I continue to go to health system I worked in with 24/7 CT scan and specialists while perceived "better" health system closed one hospital inpatient services 4 months ago and state Dept Health just closed another of systems hospital ED's due to staffing issues ( while owner health system trying to close all inpatient there too -- despite 1,200 births/year).
klone, MSN, RN
14,856 Posts
That sucks. I wonder if the staffing shortages are affecting everything, not just nursing.
3 hours ago, klone said: I wonder if the staffing shortages are affecting everything, not just nursing.

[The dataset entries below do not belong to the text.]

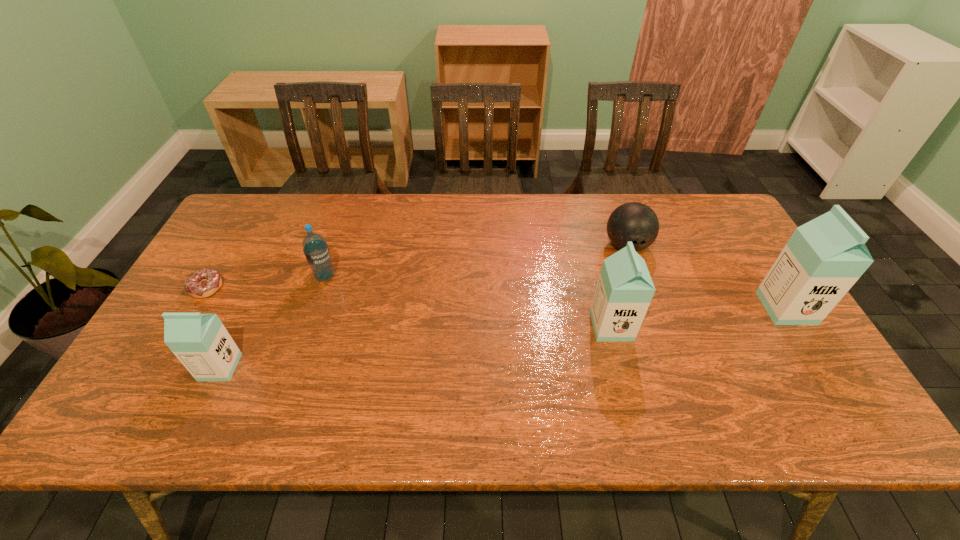 To achieve even spacing by inserting another milk_can among them, please point to a vacant spot for this new milk_can. Please provide its 2D coordinates. Your answer should be formatted as a tuple, i.e. [(x, y)], where the tuple contains the x and y coordinates of a point satisfying the conditions above.

[(423, 346)] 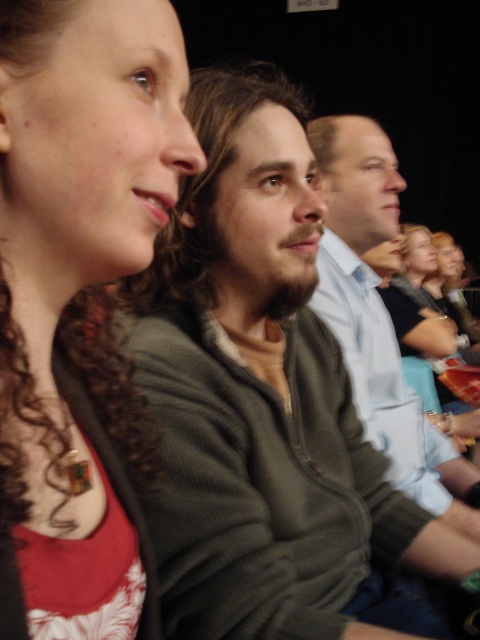 Question: Can you confirm if dark green sweater at center is positioned below light blue shirt at center?

Choices:
 (A) no
 (B) yes

Answer: (B)

Question: Does matte green sweater at upper left appear over light blue shirt at center?

Choices:
 (A) yes
 (B) no

Answer: (B)

Question: Which object is positioned farthest from the dark green sweater at center?

Choices:
 (A) matte green sweater at upper left
 (B) light blue shirt at center

Answer: (B)

Question: Which object is closer to the camera taking this photo?

Choices:
 (A) dark green sweater at center
 (B) light blue shirt at center
 (C) matte green sweater at upper left

Answer: (C)

Question: Which point appears farthest from the camera in this image?

Choices:
 (A) (393, 403)
 (B) (200, 92)

Answer: (A)

Question: Is matte green sweater at upper left bigger than light blue shirt at center?

Choices:
 (A) no
 (B) yes

Answer: (A) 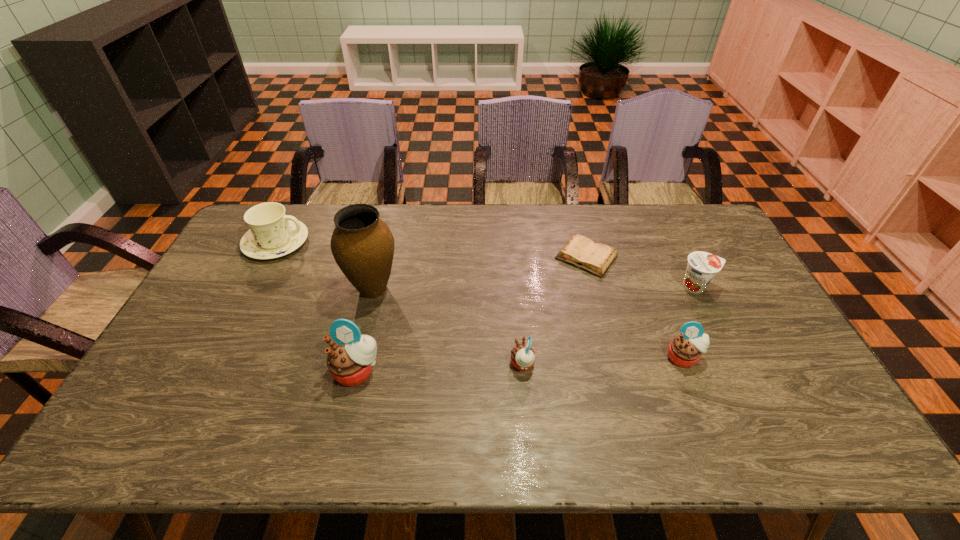 At what (x,y) coordinates should I click in order to perform the action: click on diary at the far edge. Please return your answer as a coordinate pair (x, y). This screenshot has width=960, height=540. Looking at the image, I should click on (580, 251).

This screenshot has width=960, height=540. In order to click on object located in the near edge section of the desktop in this screenshot , I will do `click(350, 360)`.

The width and height of the screenshot is (960, 540). I want to click on object at the left edge, so click(x=272, y=234).

I want to click on object that is at the right edge, so click(702, 266).

The width and height of the screenshot is (960, 540). I want to click on object positioned at the far left corner, so click(x=272, y=234).

Where is `free space at the far edge of the desktop`? free space at the far edge of the desktop is located at coordinates (481, 218).

I want to click on vacant position at the near edge of the desktop, so click(407, 401).

I want to click on free space at the left edge of the desktop, so click(x=241, y=288).

Find the location of `free spot at the right edge of the desktop`. free spot at the right edge of the desktop is located at coordinates (756, 313).

The image size is (960, 540). Identify the location of vacant space at the near left corner of the desktop. (165, 390).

I wonder if the staffing shortages are affecting everything, not just nursing.
I know that staffing is an issue everywhere but I'm convinced that these were 100% greed/money issues. Because we CAN provide these interventions, transferring to our larger associated hospital that really does things 24/7 would fall on our dime. And so they decide to take the gamble and hope that people will hold on until the scheduled staff are available. It's not that there's a shortage per se, they have no intention of ever having things like nuclear medicine, MRI, interventional cardiology, etc staffed in the off hours. Because saving a couple lives here and there isn't going to cover the costs of having people available. But I feel like there should be emergency contingency plans for those people that we could save, or they need to send them where they can get the care they need. I do my job because I love taking care of critically ill patients. But looking into the eyes of family members when my skills have become useless because I don't have the tools needed to save their family member, or do what should be done, is just too much sometimes.